1. Field of the Invention
The present invention relates to dyes (photosensitizers) for dye-sensitized solar cells and to dye-sensitized solar cells including the same.
2. Description of the Related Art
Diverse research has been carried out in an attempt to develop energy sources that can replace conventional fossil fuels and solve the approaching energy crisis. Particularly, extensive research is underway to find ways of using alternative energy sources, such as wind power, atomic power, and solar power, as substitutes for petroleum resources, which are expected to be depleted within several decades. Among these alternative energy sources, solar cells use solar energy, which is infinite and environmentally friendly, unlike other energy sources. Since 1983, when Si solar cells were first produced, solar cells have been emphasized, and Si solar cells have recently drawn attention from researchers.
However, practical use of Si solar cells is difficult due to high production costs and challenges in improving cell efficiency. Accordingly, researchers are focusing on the development of dye-sensitized solar cells that can be produced at low cost.
Unlike the Si solar cell, the dye-sensitized solar cell is an electrochemical solar cell mainly composed of photosensitive dye molecules that absorb visible rays and produce electron-hole pairs, and a transition metal oxide that transfers the produced electrons. Dye-sensitized solar cells can be produced at low cost, and since they use transparent electrodes, the cells can be applied to the external glass walls of a building or glass greenhouse. However, dye-sensitized solar cells have limited practical application due to their low photoelectric efficiency.

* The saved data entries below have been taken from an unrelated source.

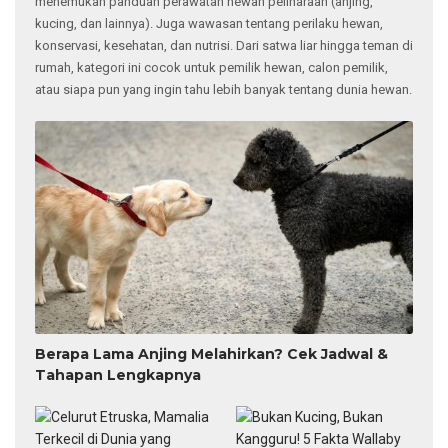
menemukan panduan perawatan hewan peliharaan (anjing,
kucing, dan lainnya). Juga wawasan tentang perilaku hewan,
konservasi, kesehatan, dan nutrisi. Dari satwa liar hingga teman di
rumah, kategori ini cocok untuk pemilik hewan, calon pemilik,
atau siapa pun yang ingin tahu lebih banyak tentang dunia hewan.
Berapa Lama Anjing Melahirkan? Cek Jadwal &
Tahapan Lengkapnya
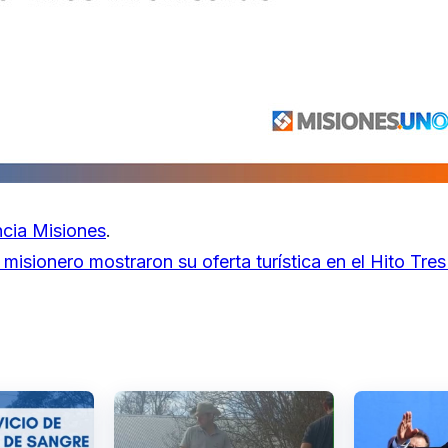
cia Misiones
.
misionero mostraron su oferta turística en el Hito Tres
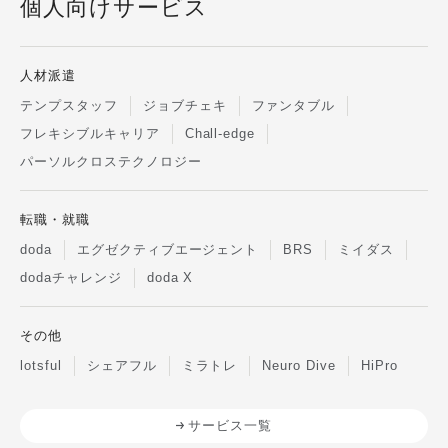
個人向けサービス
人材派遣
テンプスタッフ
ジョブチェキ
ファンタブル
フレキシブルキャリア
Chall-edge
パーソルクロステクノロジー
転職・就職
doda
エグゼクティブエージェント
BRS
ミイダス
dodaチャレンジ
doda X
その他
lotsful
シェアフル
ミラトレ
Neuro Dive
HiPro
サービス一覧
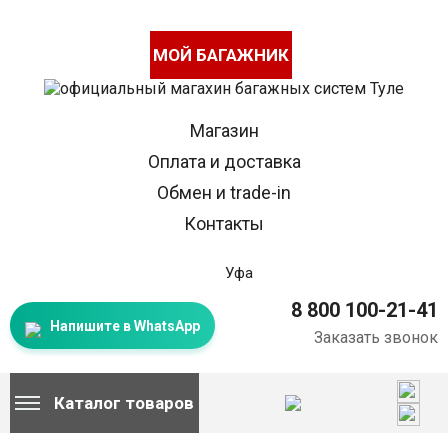
МОЙ БАГАЖНИК
Магазин
Оплата и доставка
Обмен и trade-in
Контакты
Уфа
8 800 100-21-41
Напишите в WhatsApp
Заказать звонок
Каталог товаров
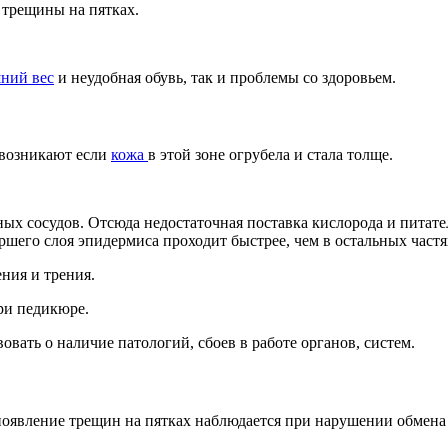
 трещины на пятках.
ний вес
и неудобная обувь, так и проблемы со здоровьем.
 возникают если
кожа
в этой зоне огрубела и стала толще.
ных сосудов. Отсюда недостаточная поставка кислорода и питате
ршего слоя эпидермиса проходит быстрее, чем в остальных частя
ения и трения.
при педикюре.
вать о наличие патологий, сбоев в работе органов, систем.
появление трещин на пятках наблюдается при нарушении обмена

The photoelectric efficiency of a solar cell is proportional to the quantity of electrons produced from the absorption of solar beams. Thus, to increase the photoelectric efficiency, the quantity of electrons should be increased, or the produced and excited electrons should be prevented from being used to cause electron-hole recombination. The quantity of produced electrons can be increased by raising the absorption of solar beams or the dye adsorption efficiency.
Particles of an oxide semiconductor should be nano-sized to increase the dye adsorption efficiency of each unit area. The reflectivity of a platinum electrode should be increased, or a micro-sized oxide semiconductor light scattering agent should be included to increase the absorption of solar beams. However, these conventional methods have limitations in increasing the photoelectric efficiency of solar cells.